Slide 28 of 58
The chart shows weight efficiency for various directional controls. An efficiency parameter was computed by dividing the control power available (DCn) by the weight of the effector and its actuator. The clamshell, typically used by previous tailless aircraft, has good weight efficiency at low dynamic pressure conditions. However, the high hinge moments associated with this control contribute to very poor high-speed efficiency. Furthermore, at high AOA, flow separation causes adverse roll-yaw characteristics that limit the usefulness of this surface during roll coordination.
Both the all-moving wing tip and the spoiler-slot-deflector exhibit much smaller high-speed hinge moments, and are more efficient than the clamshell. A rudder has excellent weight efficiency throughout the majority of the AOA envelope, but suffers at high AOA as it loses effectiveness. Yaw thrust vectoring (TV) is shown for comparison purposes. At low speeds (low dynamic pressures), TV is the most efficient of any of the effectors.
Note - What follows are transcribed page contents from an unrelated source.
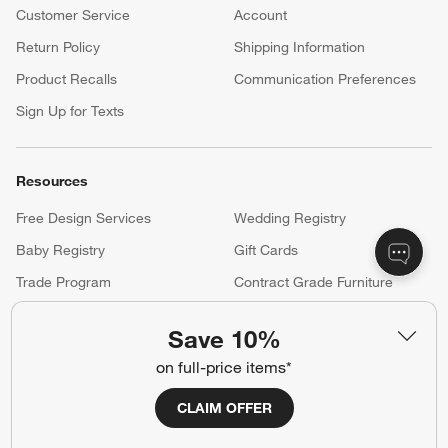
your registry faster and easier than ever before.
(Opens in new window)
Help
Customer Service
Account
Return Policy
Shipping Information
Product Recalls
Communication Preferences
Sign Up for Texts
Save 10%
Resources
on full-price items*
Free Design Services
Wedding Registry
Baby Registry
Gift Cards
CLAIM OFFER
Trade Program
Contract Grade Furniture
However, TVís control effectiveness falls off rapidly at high dynamic pressures, and its efficiency suffers.
The all-moving wing tip provides good weight efficiency in all flight conditions (although not the best at any given one) and therefore is a good choice for tailless aircraft control. The spoiler-slot-deflector ranks second in this regard. Note that weight efficiency is as good as that of the F-16 rudder in the high speed low-AOA condition.